HOW TO COMPLETE THIS TASK:
A verbatim repeat of the records beneath this line is needed.

═══ EXTRACTED MATERIAL

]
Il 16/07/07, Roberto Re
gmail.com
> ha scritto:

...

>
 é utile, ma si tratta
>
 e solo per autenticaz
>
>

══════

EXERCISE RESULT:
]
Il 16/07/07, Roberto Re
gmail.com
> ha scritto:

...

>
 é utile, ma si tratta
>
 e solo per autenticaz
>
>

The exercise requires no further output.